Peu après la prise d’otages de Radouane Lakdim dans le Super U de Trèbes vendredi, Beltrame s’était livré à la place d’une personne retenue. Et avait laissé son téléphone ouvert sur une table, permettant aux autorités d’entendre ce qu’il se passait à l’intérieur du supermarché et de déclencher l’assaut après les coups de feu de l’assaillant sur l’officier.
« Il est parti en héros » mais il « savait certainement qu’il n’avait pratiquement aucune chance » et « il n’a pas hésité une seconde », a souligné de son côté samedi matin son frère Cédric Beltrame, sur RTL.
Grièvement blessé, l’officier, dont la famille est originaire du Morbihan, a succombé à ses blessures à l’aube.
Un gendarme qui « n’abandonne jamais »
Agé de 45 ans, Arnaud Beltrame, yeux clairs et élancé, était sorti major de l’Ecole militaire interarmes de Saint-Cyr Coëtquidan en 1999, où ses supérieurs avaient décelé un militaire « qui se bat jusqu’au bout et n’abandonne jamais », selon l’Elysée.
Il était sorti également major de l’école des officiers de la gendarmerie en 2001 avant d’être retenu en 2003 avec six autres gendarmes sur 80 candidats pour intégrer le GSIGN (actuel GIGN).

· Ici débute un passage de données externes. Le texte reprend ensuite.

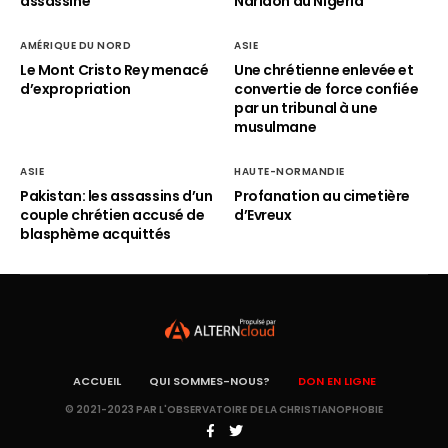
assassiné
Naridon au Nigéria
AMÉRIQUE DU NORD
ASIE
Le Mont Cristo Rey menacé
Une chrétienne enlevée et
d’expropriation
convertie de force confiée
par un tribunal à une
musulmane
ASIE
HAUTE-NORMANDIE
Pakistan: les assassins d’un
Profanation au cimetière
couple chrétien accusé de
d’Evreux
blasphème acquittés
ACCUEIL
QUI SOMMES-NOUS?
DON EN LIGNE
© 2021-2023 PAR L'OBSERVATOIRE DE LA CHRISTIANOPHOBIE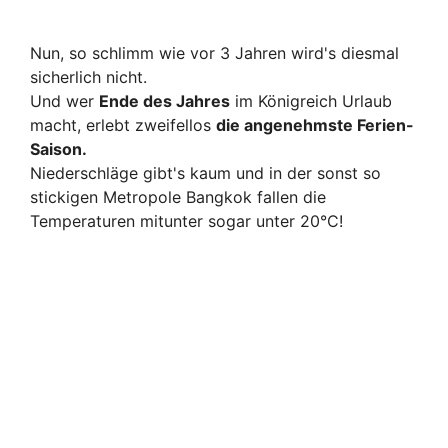
Nun, so schlimm wie vor 3 Jahren wird's diesmal
sicherlich nicht.
Und wer
Ende des Jahres
im Königreich Urlaub
macht, erlebt zweifellos
die angenehmste Ferien-
Saison.
Niederschläge gibt's kaum und in der sonst so
stickigen Metropole Bangkok fallen die
Temperaturen mitunter sogar unter 20°C!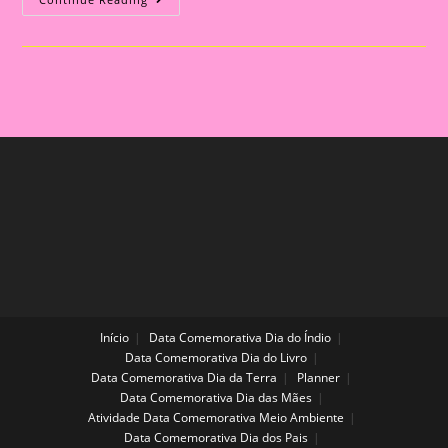
Das
Vogais
Em
Formato
De
Trem
Para
A
Sala
Da
Educação
Infantil
E
Alfabetização
Início
Data Comemorativa Dia do Índio
Data Comemorativa Dia do Livro
Data Comemorativa Dia da Terra
Planner
Data Comemorativa Dia das Mães
Atividade Data Comemorativa Meio Ambiente
Data Comemorativa Dia dos Pais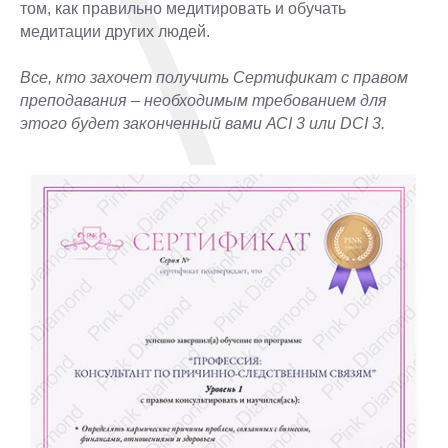
том, как правильно медитировать и обучать
медитации других людей.
Все, кто захочет получить Сертификат с правом
преподавания – необходимым требованием для
этого будет законченный вами АСI 3 или DCI 3.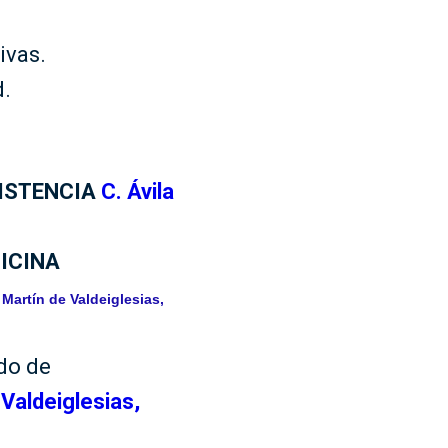
ivas.
d.
ISTENCIA
C. Ávila
ICINA
n Martín de Valdeiglesias,
do de
Valdeiglesias,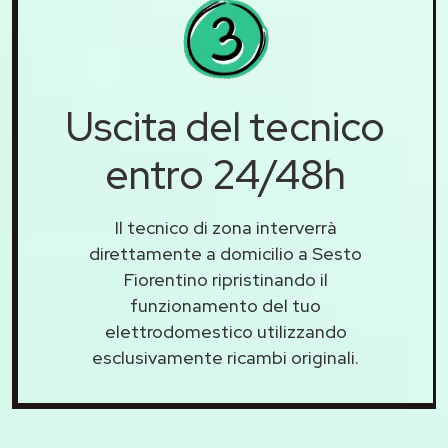
Uscita del tecnico
entro 24/48h
Il tecnico di zona interverrà
direttamente a domicilio a Sesto
Fiorentino ripristinando il
funzionamento del tuo
elettrodomestico utilizzando
esclusivamente ricambi originali.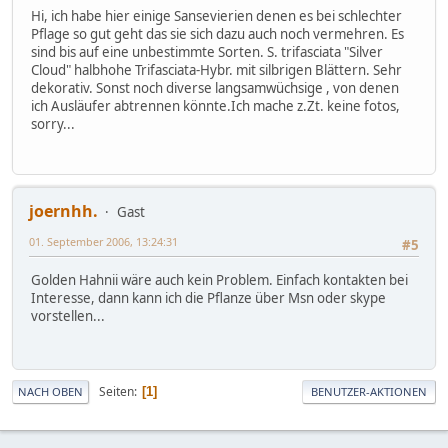
Hi, ich habe hier einige Sansevierien denen es bei schlechter
Pflage so gut geht das sie sich dazu auch noch vermehren. Es
sind bis auf eine unbestimmte Sorten. S. trifasciata "Silver
Cloud" halbhohe Trifasciata-Hybr. mit silbrigen Blättern. Sehr
dekorativ. Sonst noch diverse langsamwüchsige , von denen
ich Ausläufer abtrennen könnte.Ich mache z.Zt. keine fotos,
sorry...
joernhh.
Gast
01. September 2006, 13:24:31
#5
Golden Hahnii wäre auch kein Problem. Einfach kontakten bei
Interesse, dann kann ich die Pflanze über Msn oder skype
vorstellen...
Seiten
1
NACH OBEN
BENUTZER-AKTIONEN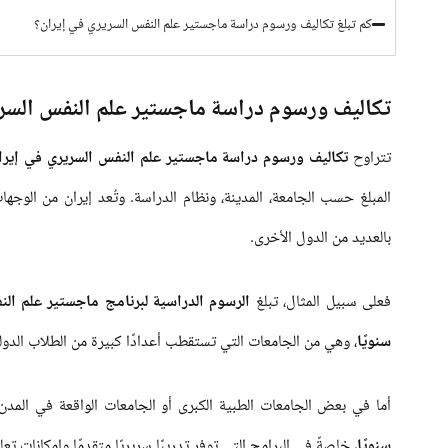
كم تبلغ تكاليف ورسوم دراسة ماجستير علم النفس السريري في إيران؟
تكاليف ورسوم دراسة ماجستير علم النفس السر
تتراوح
تكاليف ورسوم دراسة ماجستير علم النفس السريري في إيرا
المبلغ حسب الجامعة، المدينة، ونظام الدراسة. وتُعد إيران من الوجها
بالعديد من الدول الأخرى.
فعلى سبيل المثال، تبلغ
سنويًا
، وهي من الجامعات التي تستقطب أعدادًا كبيرة من الطلاب الدولي
أما في بعض الجامعات الطبية الكبرى أو الجامعات الواقعة في المد
سنويًا
، خاصةً في البرامج التي توفر تدريبًا سريريًا متقدمًا وإمكانات تعل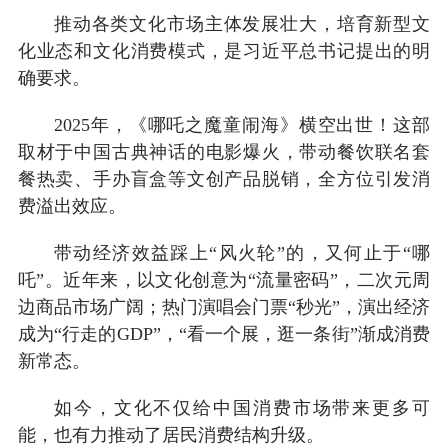
推动各类文化市场主体发展壮大，培育新型文
化业态和文化消费模式，是习近平总书记提出的明
确要求。
2025年，《哪吒之魔童闹海》横空出世！这部
取材于中国古典神话的电影爆火，带动餐饮联名套
餐热卖、手办盲盒等文创产品脱销，全方位引发消
费溢出效应。
带动经济效益踩上“风火轮”的，又何止于“哪
吒”。近年来，以文化创意为“流量密码”，二次元周
边商品市场广阔；热门演唱会门票“秒光”，演出经济
成为“行走的GDP”，“看一个展，逛一条街”渐成消费
新常态。
如今，文化不仅给中国消费市场带来更多可
能，也有力推动了居民消费结构升级。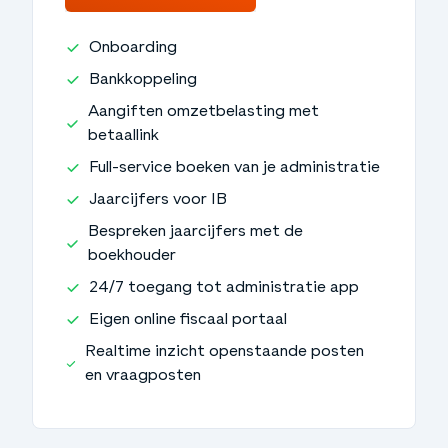
Onboarding
Bankkoppeling
Aangiften omzetbelasting met
betaallink
Full-service boeken van je administratie
Jaarcijfers voor IB
Bespreken jaarcijfers met de
boekhouder
24/7 toegang tot administratie app
Eigen online fiscaal portaal
Realtime inzicht openstaande posten
en vraagposten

Déployé en Irak, commandant de compagnie au sein de la Garde Républicaine et affecté pendant quatre ans à la sécurité de l’Elysée, l’officier avait également été commandant de la compagnie d’Avranches (Manche) jusqu’en 2014, avant de devenir conseiller auprès du secrétaire général du ministère de l’Écologie.
Marié sans enfants, Arnaud Beltrame, qui devait se marier religieusement cette année dans l’église de la cité médiévale de Carcassonne, venait d’arriver l’an dernier dans la préfecture de l’Aude comme officier adjoint du groupement de gendarmerie départemental.
Et devant la caserne samedi, où étaient postés deux gendarmes en faction, les habitants de Carcassonne et des environs affluaient malgré la pluie et déposaient des dizaines de bouquets de fleurs en hommage au gendarme.
Sur ces bouquets, des cartes de condoléances ou des lettres manuscrites comme celle de la petite Lilou disant: « A l’école, nous avons eu très peur (…) Vous êtes très courageux ».
« On est un peu abasourdis, c’est notre petite façon à nous de dire qu’on pense à eux. On sait qu’il y avait des fichés S (à Carcassonne). Cela n’arrive pas que dans les grandes villes, c’est le sentiment de tout le monde ce matin, on est à l’abri nulle part », a déclaré Roselyne Gazel.
Arrivée avec un bouquet de roses blanches, portant l’inscription « Merci » Marie-Claire Castel, habitante de Montlegun, village situé à côté de Trèbes, appelle elle à un « hommage national » pour Beltrame.
« C’est un héros, j’ai pas dormi de la nuit, j’ai beaucoup prié en pensant qu’il y aurait un miracle, qu’on le sauverait. Il a sauvé des vies », a-t-elle déclaré, très émue.